Assistant, Voice, and TTS

The webserver includes an optional conversational assistant with text and voice interaction, plus a managed text-to-speech (TTS) voice library. These features are disabled by default and enabled through configuration.

Conversational Assistant

When enabled, the assistant supports text chat, spoken input, and streamed responses. It can optionally execute a curated set of robot tools so that spoken or typed requests translate into robot actions.

Supported backends:

  • Cloud assistants (selectable via llm_backend)

  • A local model served through Ollama (llm_ollama_host / llm_ollama_model)

Tool execution is gated by llm_tools_enabled and a tool configuration file, so the set of actions the assistant may perform is explicit and controlled.

Voice Workflow

The voice pipeline combines speech-to-text (STT), the assistant, and text-to-speech (TTS) into a spoken interaction loop:

  • An activation word starts listening.

  • Captured speech is transcribed and passed to the assistant.

  • The assistant response is spoken back through the configured TTS voice.
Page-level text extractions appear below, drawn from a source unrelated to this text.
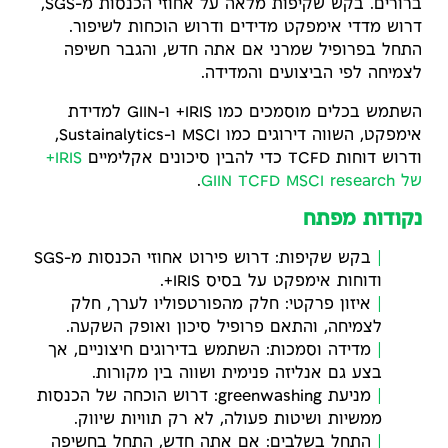
ברורים. בקש שקיפות מלאה על אחוזי הכנסות מ-SGS,
דרוש מדדי אימפקט מדידים ודרוש הוכחות לשיפור.
התחל בפרופיל שמרני אם אתה חדש, והגבר חשיפה
לצמיחה לפי הביצועים והמדידה.
השתמש בכלים מוסמכים כמו IRIS+ ו-GIIN למדידת
אימפקט, השווה דירוגים כמו MSCI ו-Sustainalytics,
ודרוש דוחות TCFD כדי להבין סיכונים אקלימיים
IRIS+
של GIIN
MSCI research
TCFD
.
נקודות מפתח
בקש שקיפות: דרוש פירוט אחוזי הכנסות מ-SGS
ודוחות אימפקט על בסיס IRIS+.
איזון פרקטי: חלק מהפורטפוליו לערך, חלק
לצמיחה, והתאם פרופיל סיכון ואופק השקעה.
מדידה וסמכות: השתמש בדירוגים חיצוניים, אך
בצע גם אנליזה פנימית ושווה בין מקורות.
מניעת greenwashing: דרוש הוכחה של הכנסות
ממשיות ושיטות פעולה, לא רק תוויות שיווק.
התחל בשלבים: אם אתה חדש, התחל בחשיפה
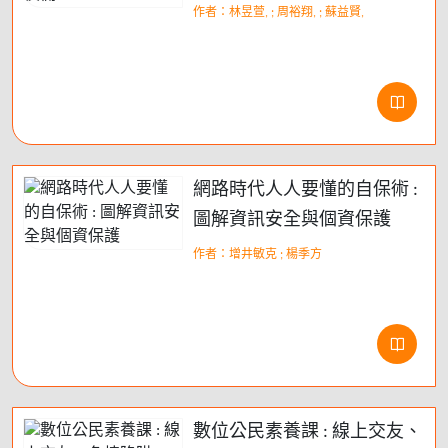
作者：林昱萱, ; 周裕翔, ; 蘇益賢,
網路時代人人要懂的自保術 :
圖解資訊安全與個資保護
作者：增井敏克 ; 楊季方
數位公民素養課 : 線上交友、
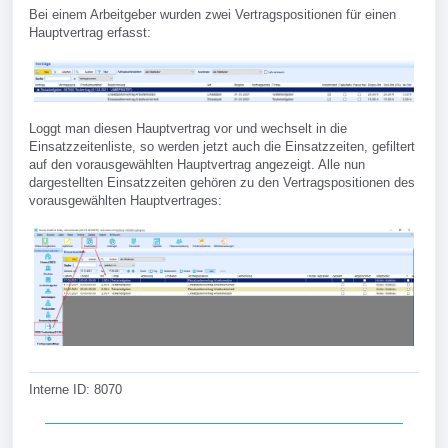
Bei einem Arbeitgeber wurden zwei Vertragspositionen für einen
Hauptvertrag erfasst:
Loggt man diesen Hauptvertrag vor und wechselt in die
Einsatzzeitenliste, so werden jetzt auch die Einsatzzeiten, gefiltert
auf den vorausgewählten Hauptvertrag angezeigt. Alle nun
dargestellten Einsatzzeiten gehören zu den Vertragspositionen des
vorausgewählten Hauptvertrages:
Interne ID: 8070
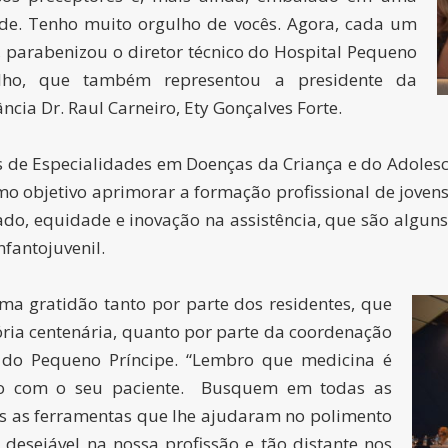
ade. Tenho muito orgulho de vocês. Agora, cada um
 parabenizou o diretor técnico do Hospital Pequeno
Filho, que também representou a presidente da
ncia Dr. Raul Carneiro, Ety Gonçalves Forte.
 de Especialidades em Doenças da Criança e do Adolesc
omo objetivo aprimorar a formação profissional de joven
ado, equidade e inovação na assistência, que são algun
nfantojuvenil.
ma gratidão tanto por parte dos residentes, que
ória centenária, quanto por parte da coordenação
do Pequeno Príncipe. “Lembro que medicina é
ão com o seu paciente. Busquem em todas as
as as ferramentas que lhe ajudaram no polimento
 desejável na nossa profissão e tão distante nos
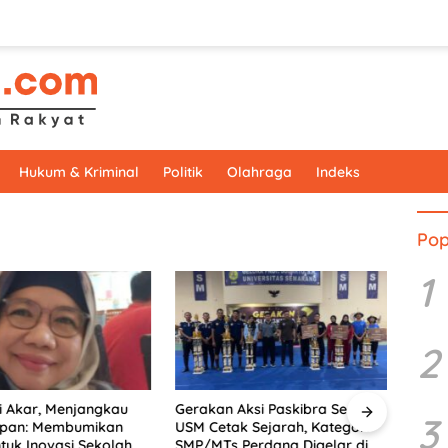
Hukum & Kriminal
Politik
Olahraga
Indeks
Pop
1
2
 Akar, Menjangkau
Gerakan Aksi Paskibra Series X
Doron
3
pan: Membumikan
USM Cetak Sejarah, Kategori
PkM 
uk Inovasi Sekolah
SMP/MTs Perdana Digelar di
Sema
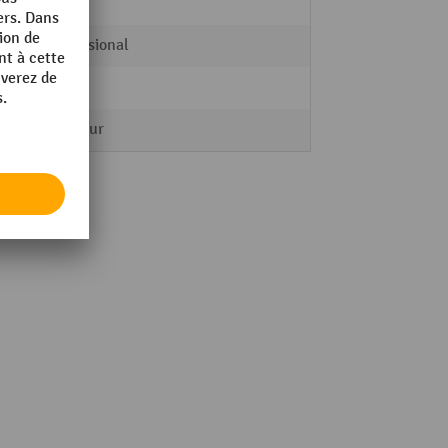
4 kg
Professional
e
1
Tambour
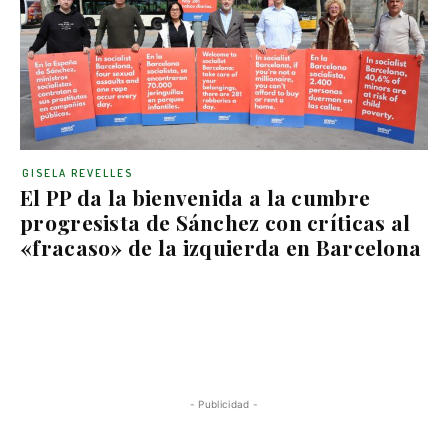
GISELA REVELLES
El PP da la bienvenida a la cumbre
progresista de Sánchez con críticas al
«fracaso» de la izquierda en Barcelona
- Publicidad -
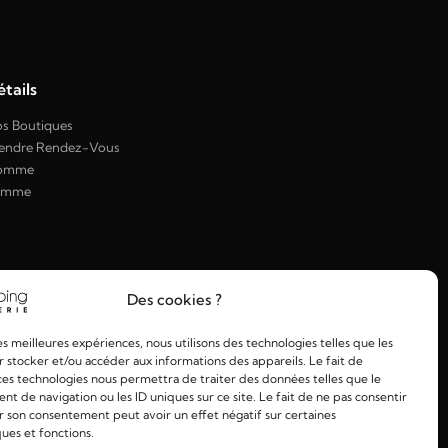
tails
s Boutiques
endre Rendez-Vous
omme
emme
Des cookies ?
les meilleures expériences, nous utilisons des technologies telles que les
 stocker et/ou accéder aux informations des appareils. Le fait de
ces technologies nous permettra de traiter des données telles que le
 de navigation ou les ID uniques sur ce site. Le fait de ne pas consentir
r son consentement peut avoir un effet négatif sur certaines
ques et fonctions.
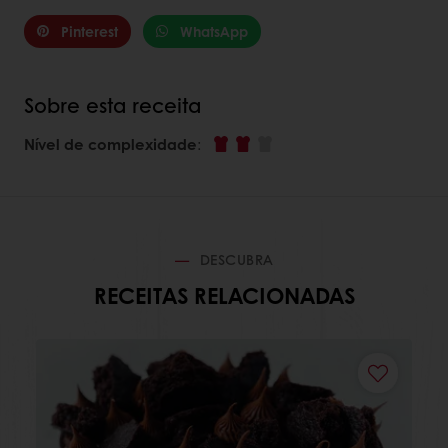
Pinterest
WhatsApp
Sobre esta receita
Nível de complexidade
:
DESCUBRA
RECEITAS RELACIONADAS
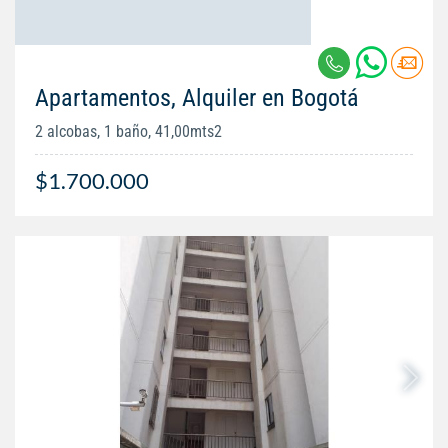
Apartamentos, Alquiler en Bogotá
2 alcobas, 1 baño, 41,00mts2
$1.700.000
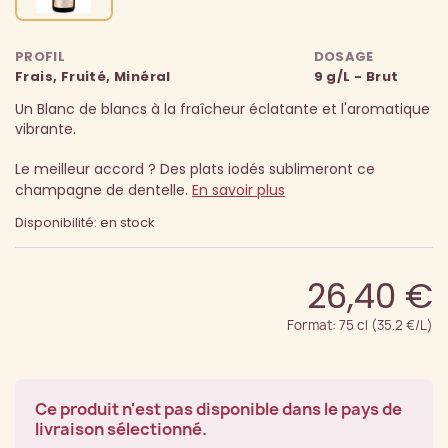
PROFIL
DOSAGE
Frais, Fruité, Minéral
9 g/L - Brut
Un Blanc de blancs à la fraîcheur éclatante et l'aromatique
vibrante.
Le meilleur accord ? Des plats iodés sublimeront ce
champagne de dentelle.
En savoir plus
Disponibilité: en stock
26,40 €
Format: 75 cl (35.2 €/L)
Ce produit n'est pas disponible dans le pays de
livraison sélectionné.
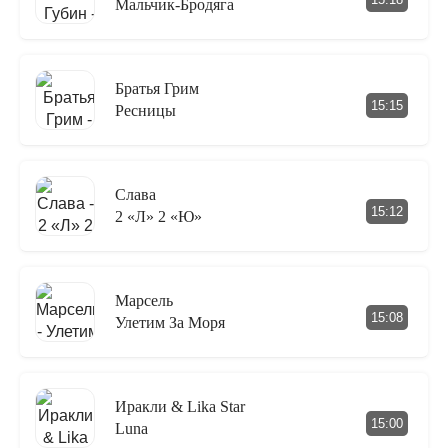
Мальчик-Бродяга
Братья Грим
15:15
Ресницы
Слава
15:12
2 «Л» 2 «Ю»
Марсель
15:08
Улетим За Моря
Иракли & Lika Star
15:00
Luna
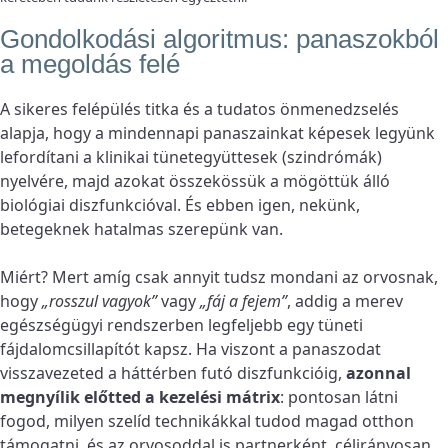
Gondolkodási algoritmus: panaszokból
a megoldás felé
A sikeres felépülés titka és a tudatos önmenedzselés
alapja, hogy a mindennapi panaszainkat képesek legyünk
lefordítani a klinikai tünetegyüttesek (szindrómák)
nyelvére, majd azokat összekössük a mögöttük álló
biológiai diszfunkcióval. És ebben igen, nekünk,
betegeknek hatalmas szerepünk van.
Miért? Mert amíg csak annyit tudsz mondani az orvosnak,
hogy
„rosszul vagyok”
vagy
„fáj a fejem”
, addig a merev
egészségügyi rendszerben legfeljebb egy tüneti
fájdalomcsillapítót kapsz. Ha viszont a panaszodat
visszavezeted a háttérben futó diszfunkcióig,
azonnal
megnyílik előtted a kezelési mátrix
: pontosan látni
fogod, milyen szelíd technikákkal tudod magad otthon
támogatni, és az orvosoddal is partnerként, célirányosan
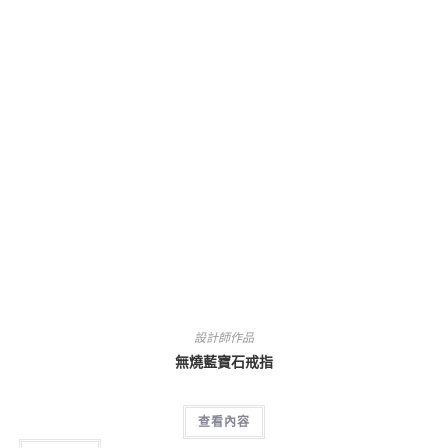
設計師作品
無燒藍寶石戒指
查看內容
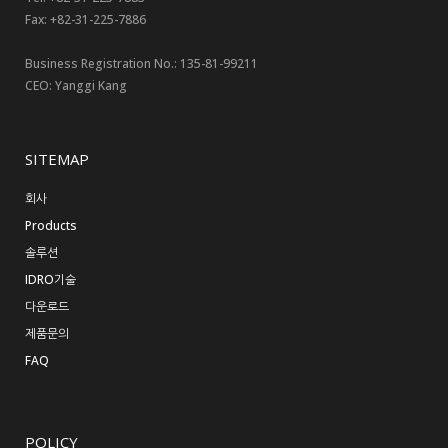
Fax: +82-31-225-7886
Business Registration No.: 135-81-99211
CEO: Yanggi Kang
SITEMAP
회사
Products
솔루션
IDRO기술
다운로드
제품문의
FAQ
POLICY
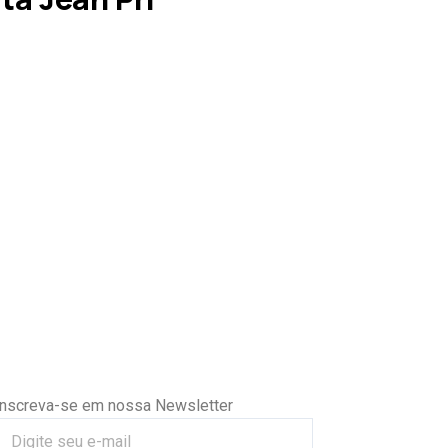
Inscreva-se em nossa Newsletter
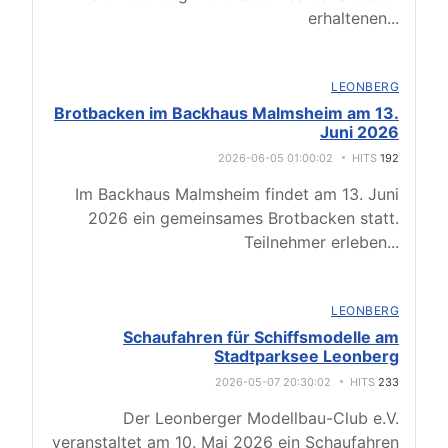
erhaltenen
...
LEONBERG
Brotbacken im Backhaus Malmsheim am 13.
Juni 2026
2026-06-05 01:00:02
HITS
192
Im Backhaus Malmsheim findet am 13. Juni
2026 ein gemeinsames Brotbacken statt.
Teilnehmer erleben
...
LEONBERG
Schaufahren für Schiffsmodelle am
Stadtparksee Leonberg
2026-05-07 20:30:02
HITS
233
Der Leonberger Modellbau-Club e.V.
veranstaltet am 10. Mai 2026 ein Schaufahren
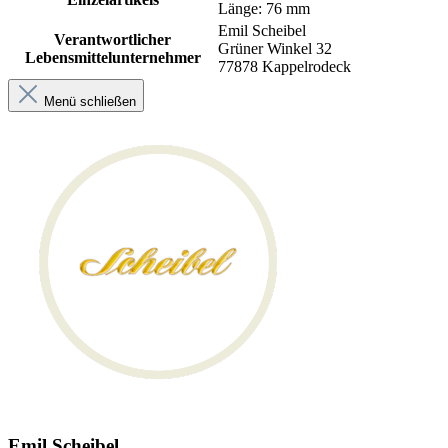
Länge: 76 mm
Emil Scheibel
Verantwortlicher
Grüner Winkel 32
Lebensmittelunternehmer
77878 Kappelrodeck
Menü schließen
Emil Scheibel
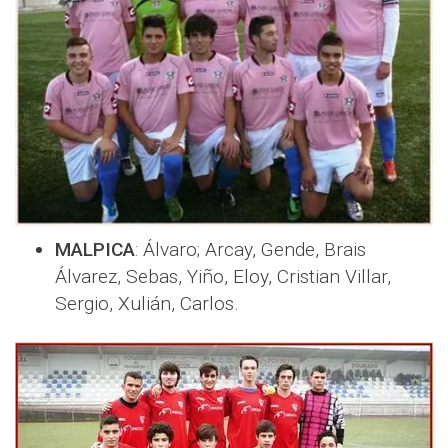
MALPICA
: Álvaro; Arcay, Gende, Brais
Álvarez, Sebas, Yiño, Eloy, Cristian Villar,
Sergio, Xulián, Carlos.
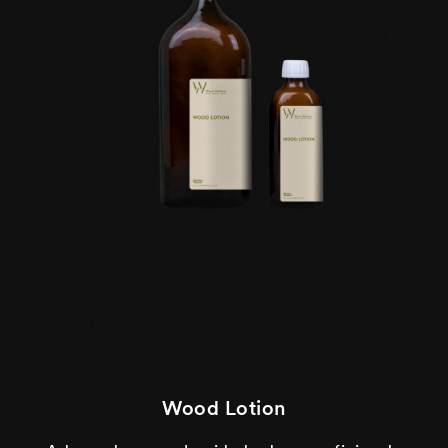
Wood Lotion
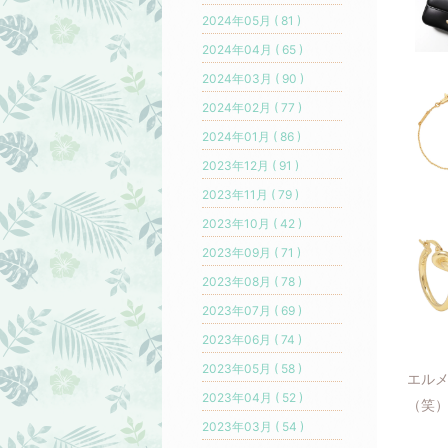
2024年05月 ( 81 )
2024年04月 ( 65 )
2024年03月 ( 90 )
2024年02月 ( 77 )
2024年01月 ( 86 )
2023年12月 ( 91 )
2023年11月 ( 79 )
2023年10月 ( 42 )
2023年09月 ( 71 )
2023年08月 ( 78 )
2023年07月 ( 69 )
2023年06月 ( 74 )
2023年05月 ( 58 )
エル
2023年04月 ( 52 )
（笑
2023年03月 ( 54 )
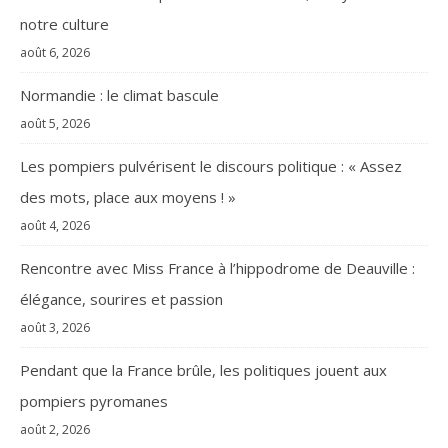
notre culture
août 6, 2026
Normandie : le climat bascule
août 5, 2026
Les pompiers pulvérisent le discours politique : « Assez
des mots, place aux moyens ! »
août 4, 2026
Rencontre avec Miss France à l’hippodrome de Deauville :
élégance, sourires et passion
août 3, 2026
Pendant que la France brûle, les politiques jouent aux
pompiers pyromanes
août 2, 2026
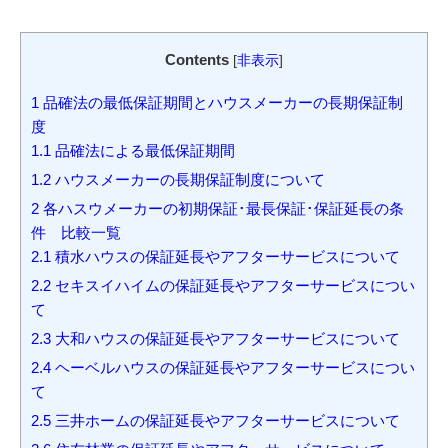
Contents
[
非表示
]
1
品確法の最低保証期間とハウスメーカーの長期保証制
度
1.1
品確法による最低保証期間
1.2
ハウスメーカーの長期保証制度について
2
各ハスウメーカーの初期保証･最長保証･保証延長の条
件 比較一覧
2.1
積水ハウスの保証延長やアフターサービスについて
2.2
セキスイハイムの保証延長やアフターサービスについ
て
2.3
大和ハウスの保証延長やアフターサービスについて
2.4
ヘーベルハウスの保証延長やアフターサービスについ
て
2.5
三井ホームの保証延長やアフターサービスについて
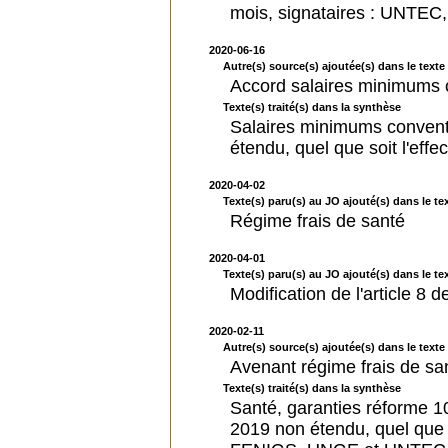
mois, signataires : UNTE
2020-06-16
Autre(s) source(s) ajoutée(s) dans le texte 
Accord salaires minimums c
Texte(s) traité(s) dans la synthèse
Salaires minimums conventi
étendu, quel que soit l'effe
2020-04-02
Texte(s) paru(s) au JO ajouté(s) dans le tex
Régime frais de santé
2020-04-01
Texte(s) paru(s) au JO ajouté(s) dans le tex
Modification de l'article 8 
2020-02-11
Autre(s) source(s) ajoutée(s) dans le texte 
Avenant régime frais de s
Texte(s) traité(s) dans la synthèse
Santé, garanties réforme 
2019 non étendu, quel que so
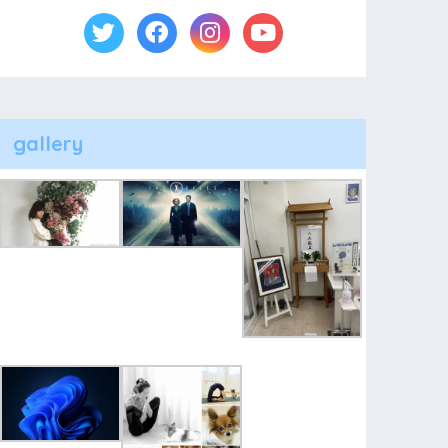
gallery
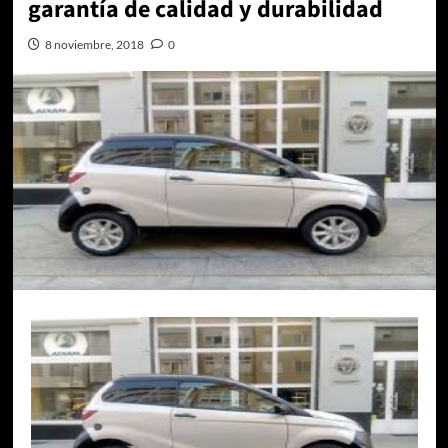
garantía de calidad y durabilidad
8 noviembre, 2018
0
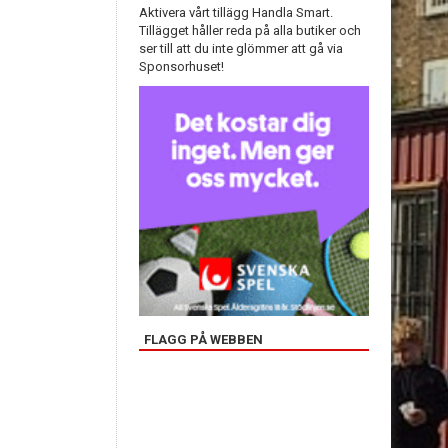
Aktivera vårt tillägg Handla Smart.
Tillägget håller reda på alla butiker och
ser till att du inte glömmer att gå via
Sponsorhuset!
FLAGG PÅ WEBBEN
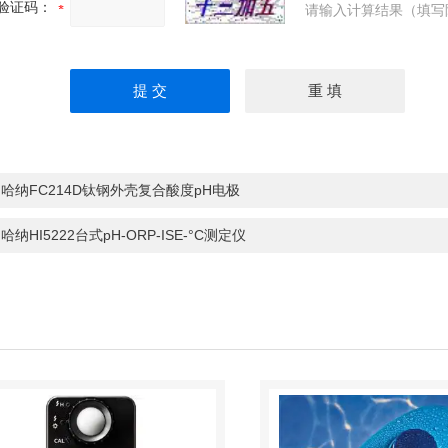
验证码：
请输入计算结果（填写
：
哈纳FC214D钛钢外壳复合酸度pH电极
：
哈纳HI5222台式pH-ORP-ISE-°C测定仪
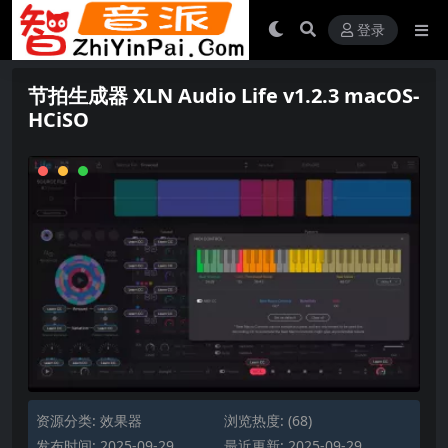
登录
节拍生成器 XLN Audio Life v1.2.3 macOS-
HCiSO
资源分类:
效果器
浏览热度: (68)
发布时间: 2025-09-29
最近更新: 2025-09-29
Offline STT assets are vendored with the package so basic voice features work without internet access.

Parameter

Example

llm_tts_voice

en-GB-RyanNeural (online voice)

llm_tts_offline_voice

en-gb (offline fallback)

TTS Library

The TTS library panel manages the set of saved voice clips used by the assistant and the play_audio skill. From the panel you can:

  • List available voices and clips

  • Preview a voice

  • Save, delete, and play back clips

Clips are stored under the package audio library and are shared with the play_audio skill described in Skills and Missions.

Integration Endpoints

Endpoint

Purpose

/api/llm/config

Assistant configuration.

/chat (text/audio/stream)

Chat interaction endpoints.

/api/tts_library

Voice list, preview, save, delete, and playback.

Note

The assistant, voice, and tool execution features are optional and disabled by default. Enable them only after configuring the relevant backend and reviewing the tool surface.